Stored data entries
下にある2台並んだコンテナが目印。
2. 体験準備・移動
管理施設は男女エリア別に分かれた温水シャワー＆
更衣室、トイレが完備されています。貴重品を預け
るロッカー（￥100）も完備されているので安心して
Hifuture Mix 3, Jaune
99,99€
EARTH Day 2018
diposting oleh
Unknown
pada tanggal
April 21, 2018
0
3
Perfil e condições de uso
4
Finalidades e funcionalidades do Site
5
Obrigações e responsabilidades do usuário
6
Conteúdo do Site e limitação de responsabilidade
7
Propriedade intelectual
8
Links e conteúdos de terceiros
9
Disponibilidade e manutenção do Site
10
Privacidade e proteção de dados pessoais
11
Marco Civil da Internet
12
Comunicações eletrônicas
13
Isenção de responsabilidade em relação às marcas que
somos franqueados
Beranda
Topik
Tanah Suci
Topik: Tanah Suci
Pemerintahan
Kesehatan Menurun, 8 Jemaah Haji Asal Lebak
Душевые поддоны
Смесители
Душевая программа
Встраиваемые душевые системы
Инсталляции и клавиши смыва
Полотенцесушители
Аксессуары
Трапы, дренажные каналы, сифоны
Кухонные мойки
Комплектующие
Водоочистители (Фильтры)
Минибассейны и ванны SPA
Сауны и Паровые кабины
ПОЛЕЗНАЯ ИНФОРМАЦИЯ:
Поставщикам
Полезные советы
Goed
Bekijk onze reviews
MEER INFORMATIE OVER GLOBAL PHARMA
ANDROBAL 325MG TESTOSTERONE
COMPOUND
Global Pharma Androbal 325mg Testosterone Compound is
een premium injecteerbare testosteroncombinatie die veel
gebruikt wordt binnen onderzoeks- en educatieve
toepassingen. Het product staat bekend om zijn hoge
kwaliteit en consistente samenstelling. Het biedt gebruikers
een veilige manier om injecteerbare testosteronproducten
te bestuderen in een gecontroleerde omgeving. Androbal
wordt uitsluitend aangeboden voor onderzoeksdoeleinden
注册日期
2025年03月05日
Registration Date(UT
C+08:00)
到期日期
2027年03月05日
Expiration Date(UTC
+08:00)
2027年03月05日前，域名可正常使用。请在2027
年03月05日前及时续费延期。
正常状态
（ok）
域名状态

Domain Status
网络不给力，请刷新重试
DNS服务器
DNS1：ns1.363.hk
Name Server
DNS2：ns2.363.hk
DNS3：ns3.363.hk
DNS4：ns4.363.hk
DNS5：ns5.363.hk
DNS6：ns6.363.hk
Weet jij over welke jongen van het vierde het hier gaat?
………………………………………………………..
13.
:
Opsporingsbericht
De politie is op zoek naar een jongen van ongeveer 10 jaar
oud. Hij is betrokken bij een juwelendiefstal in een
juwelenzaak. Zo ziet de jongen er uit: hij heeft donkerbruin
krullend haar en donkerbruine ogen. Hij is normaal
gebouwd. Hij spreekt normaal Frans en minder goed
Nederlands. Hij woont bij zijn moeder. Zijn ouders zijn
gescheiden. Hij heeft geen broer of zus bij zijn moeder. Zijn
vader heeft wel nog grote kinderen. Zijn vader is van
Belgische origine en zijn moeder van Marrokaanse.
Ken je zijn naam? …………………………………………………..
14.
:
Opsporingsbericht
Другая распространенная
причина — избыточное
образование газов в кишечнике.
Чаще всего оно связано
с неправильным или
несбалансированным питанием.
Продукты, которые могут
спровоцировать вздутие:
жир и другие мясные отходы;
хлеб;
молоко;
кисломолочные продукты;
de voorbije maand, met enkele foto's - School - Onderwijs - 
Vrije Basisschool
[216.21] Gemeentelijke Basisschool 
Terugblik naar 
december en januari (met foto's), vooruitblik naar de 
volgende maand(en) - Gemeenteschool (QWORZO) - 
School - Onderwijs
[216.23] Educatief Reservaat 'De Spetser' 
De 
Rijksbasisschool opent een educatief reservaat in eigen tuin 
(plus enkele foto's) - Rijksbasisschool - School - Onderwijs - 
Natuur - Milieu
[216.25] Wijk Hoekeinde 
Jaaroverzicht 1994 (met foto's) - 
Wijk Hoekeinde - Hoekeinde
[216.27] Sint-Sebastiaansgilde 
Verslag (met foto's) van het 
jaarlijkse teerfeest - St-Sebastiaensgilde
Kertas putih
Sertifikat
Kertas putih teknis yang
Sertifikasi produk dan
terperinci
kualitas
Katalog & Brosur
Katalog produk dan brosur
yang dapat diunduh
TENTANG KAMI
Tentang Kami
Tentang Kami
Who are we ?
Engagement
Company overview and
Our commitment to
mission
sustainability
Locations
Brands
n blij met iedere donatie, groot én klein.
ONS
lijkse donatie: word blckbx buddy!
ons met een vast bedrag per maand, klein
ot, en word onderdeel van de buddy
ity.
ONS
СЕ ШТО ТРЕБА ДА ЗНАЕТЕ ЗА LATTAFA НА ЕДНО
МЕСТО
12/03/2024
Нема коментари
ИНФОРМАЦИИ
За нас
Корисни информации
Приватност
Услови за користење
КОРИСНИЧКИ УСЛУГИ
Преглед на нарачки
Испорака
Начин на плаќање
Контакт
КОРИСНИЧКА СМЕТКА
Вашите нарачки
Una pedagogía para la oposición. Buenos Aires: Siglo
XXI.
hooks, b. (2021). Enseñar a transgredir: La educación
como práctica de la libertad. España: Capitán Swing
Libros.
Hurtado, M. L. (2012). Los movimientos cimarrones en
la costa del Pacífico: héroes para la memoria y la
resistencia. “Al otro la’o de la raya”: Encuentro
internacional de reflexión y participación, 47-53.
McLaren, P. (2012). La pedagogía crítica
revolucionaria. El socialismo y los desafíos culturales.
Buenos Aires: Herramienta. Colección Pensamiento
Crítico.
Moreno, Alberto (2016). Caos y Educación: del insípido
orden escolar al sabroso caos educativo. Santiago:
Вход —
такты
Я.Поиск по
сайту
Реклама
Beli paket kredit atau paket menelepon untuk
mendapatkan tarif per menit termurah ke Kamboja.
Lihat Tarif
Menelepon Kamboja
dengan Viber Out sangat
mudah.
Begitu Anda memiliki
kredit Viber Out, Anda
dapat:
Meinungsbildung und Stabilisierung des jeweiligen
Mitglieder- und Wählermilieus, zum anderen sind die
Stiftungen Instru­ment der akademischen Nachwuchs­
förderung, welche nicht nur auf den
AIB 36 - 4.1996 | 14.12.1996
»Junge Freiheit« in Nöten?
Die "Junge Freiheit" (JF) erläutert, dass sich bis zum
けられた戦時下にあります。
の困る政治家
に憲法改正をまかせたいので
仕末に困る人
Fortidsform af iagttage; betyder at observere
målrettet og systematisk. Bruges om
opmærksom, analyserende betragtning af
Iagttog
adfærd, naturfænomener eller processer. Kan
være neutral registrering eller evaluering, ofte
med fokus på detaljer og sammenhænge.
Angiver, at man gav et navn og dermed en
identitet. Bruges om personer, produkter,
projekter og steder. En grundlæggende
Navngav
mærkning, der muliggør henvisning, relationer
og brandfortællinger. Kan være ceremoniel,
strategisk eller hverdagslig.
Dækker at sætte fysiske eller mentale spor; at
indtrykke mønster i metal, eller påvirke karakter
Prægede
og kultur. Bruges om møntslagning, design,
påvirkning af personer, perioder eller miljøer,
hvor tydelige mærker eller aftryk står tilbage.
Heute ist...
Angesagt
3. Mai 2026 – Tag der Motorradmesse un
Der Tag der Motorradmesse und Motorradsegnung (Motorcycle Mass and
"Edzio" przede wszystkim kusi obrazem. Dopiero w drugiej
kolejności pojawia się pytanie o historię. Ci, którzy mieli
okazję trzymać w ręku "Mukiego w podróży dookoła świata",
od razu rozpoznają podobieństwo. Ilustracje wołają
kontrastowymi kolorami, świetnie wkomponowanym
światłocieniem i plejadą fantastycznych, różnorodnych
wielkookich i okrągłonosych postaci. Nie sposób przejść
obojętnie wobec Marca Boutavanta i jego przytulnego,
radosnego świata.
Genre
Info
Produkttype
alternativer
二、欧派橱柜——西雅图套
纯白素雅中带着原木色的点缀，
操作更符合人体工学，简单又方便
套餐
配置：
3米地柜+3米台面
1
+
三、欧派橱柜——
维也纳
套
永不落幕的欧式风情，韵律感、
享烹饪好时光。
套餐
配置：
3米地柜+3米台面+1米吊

→ WHAT IS REQUIRED
Starting at the line above that contains "Una pedagogía para", write out each line exactly until the line that contains "med fokus på detaljer og sammenhænge." has been written, and stop there.

→ SOLUTION
Una pedagogía para la oposición. Buenos Aires: Siglo
XXI.
hooks, b. (2021). Enseñar a transgredir: La educación
como práctica de la libertad. España: Capitán Swing
Libros.
Hurtado, M. L. (2012). Los movimientos cimarrones en
la costa del Pacífico: héroes para la memoria y la
resistencia. “Al otro la’o de la raya”: Encuentro
internacional de reflexión y participación, 47-53.
McLaren, P. (2012). La pedagogía crítica
revolucionaria. El socialismo y los desafíos culturales.
Buenos Aires: Herramienta. Colección Pensamiento
Crítico.
Moreno, Alberto (2016). Caos y Educación: del insípido
orden escolar al sabroso caos educativo. Santiago:
Вход —
такты
Я.Поиск по
сайту
Реклама
Beli paket kredit atau paket menelepon untuk
mendapatkan tarif per menit termurah ke Kamboja.
Lihat Tarif
Menelepon Kamboja
dengan Viber Out sangat
mudah.
Begitu Anda memiliki
kredit Viber Out, Anda
dapat:
Meinungsbildung und Stabilisierung des jeweiligen
Mitglieder- und Wählermilieus, zum anderen sind die
Stiftungen Instru­ment der akademischen Nachwuchs­
förderung, welche nicht nur auf den
AIB 36 - 4.1996 | 14.12.1996
»Junge Freiheit« in Nöten?
Die "Junge Freiheit" (JF) erläutert, dass sich bis zum
けられた戦時下にあります。
の困る政治家
に憲法改正をまかせたいので
仕末に困る人
Fortidsform af iagttage; betyder at observere
målrettet og systematisk. Bruges om
opmærksom, analyserende betragtning af
Iagttog
adfærd, naturfænomener eller processer. Kan
være neutral registrering eller evaluering, ofte
med fokus på detaljer og sammenhænge.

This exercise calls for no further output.